Artificial neural network approach for nonlinear principal components analysis

Background: Nonlinear Principal Component Analysis (NLPCA) is one of the explanatory dimension reduction techniques and presents numerical and graphical results for variable sets including linear or nonlinear relationships. In Nonlinear Principal Component Analysis, categorical and ordinal variables, as well as numerical variables, can be included in the analysis. Linearity assumption for observed variables is not required for Nonlinear Principal Component Analysis. In this study, an artificial neural network approach for NLPCA is explained and applied. Methods: The hypothyroid data with 19 variables from 422 patients were used in the application. In order to see the difference of NLPCA from PCA, the results obtained using Principal Component Analysis (PCA) together with NLPCA were interpreted by presenting in tables and graphics.

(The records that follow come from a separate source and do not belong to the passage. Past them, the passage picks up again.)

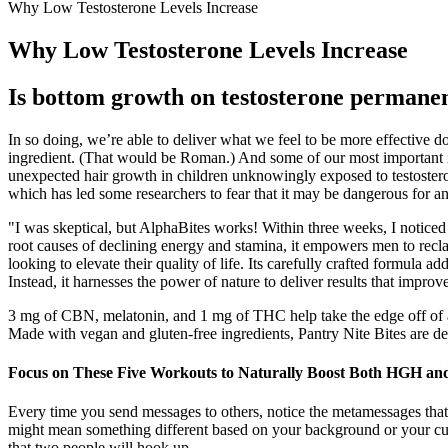
Why Low Testosterone Levels Increase
Why Low Testosterone Levels Increase
Is bottom growth on testosterone permane
In so doing, we’re able to deliver what we feel to be more effective 
ingredient. (That would be Roman.) And some of our most important in
unexpected hair growth in children unknowingly exposed to testostero
which has led some researchers to fear that it may be dangerous for 
"I was skeptical, but AlphaBites works! Within three weeks, I noticed i
root causes of declining energy and stamina, it empowers men to reclai
looking to elevate their quality of life. Its carefully crafted formula
Instead, it harnesses the power of nature to deliver results that improve
3 mg of CBN, melatonin, and 1 mg of THC help take the edge off of 
Made with vegan and gluten-free ingredients, Pantry Nite Bites are des
Focus on These Five Workouts to Naturally Boost Both HGH and
Every time you send messages to others, notice the metamessages that
might mean something different based on your background or your cultur
that two people will hook up.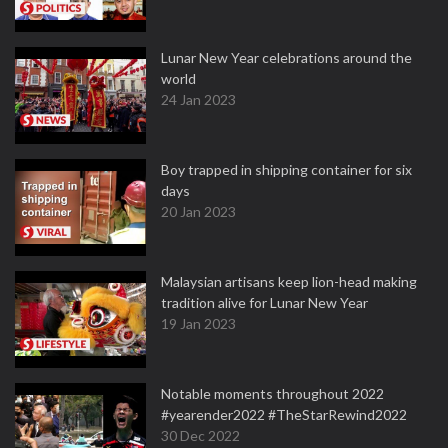
Lunar New Year celebrations around the
world
24 Jan 2023
Boy trapped in shipping container for six
days
20 Jan 2023
Malaysian artisans keep lion-head making
tradition alive for Lunar New Year
19 Jan 2023
Notable moments throughout 2022
#yearender2022 #TheStarRewind2022
30 Dec 2022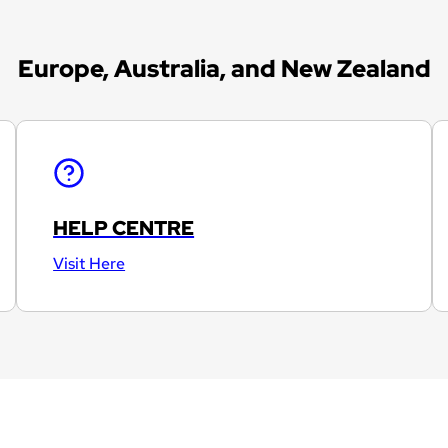
Europe, Australia, and New Zealand
HELP CENTRE
Visit Here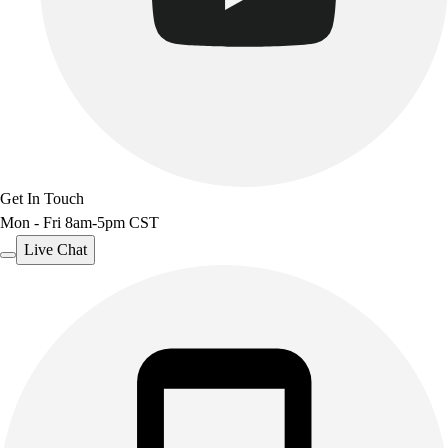
Get In Touch
Mon - Fri 8am-5pm CST
Live Chat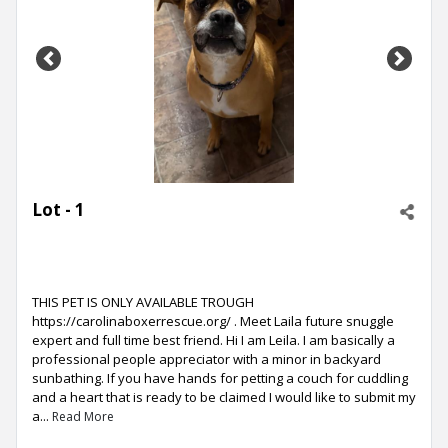
Previous
Next
Lot - 1
THIS PET IS ONLY AVAILABLE TROUGH
https://carolinaboxerrescue.org/ . Meet Laila future snuggle
expert and full time best friend. Hi I am Leila. I am basically a
professional people appreciator with a minor in backyard
sunbathing. If you have hands for petting a couch for cuddling
and a heart that is ready to be claimed I would like to submit my
a...
Read More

Results: The first two principal components explained 95.65% of the total variance in the NLPCA, while they explained 90.08% of the total variance in the PCA. Conclusion: In the analysis conducted by reducing the number of observations, it was seen that NLPCA has a high explanation rate compared to PCA, regardless of the number of observations. This can be attributed to NLPCA's ability to identify nonlinear relationships. Accordingly, it can be said that NLPCA gives effective results in the analysis made with both numerical and categorical variables.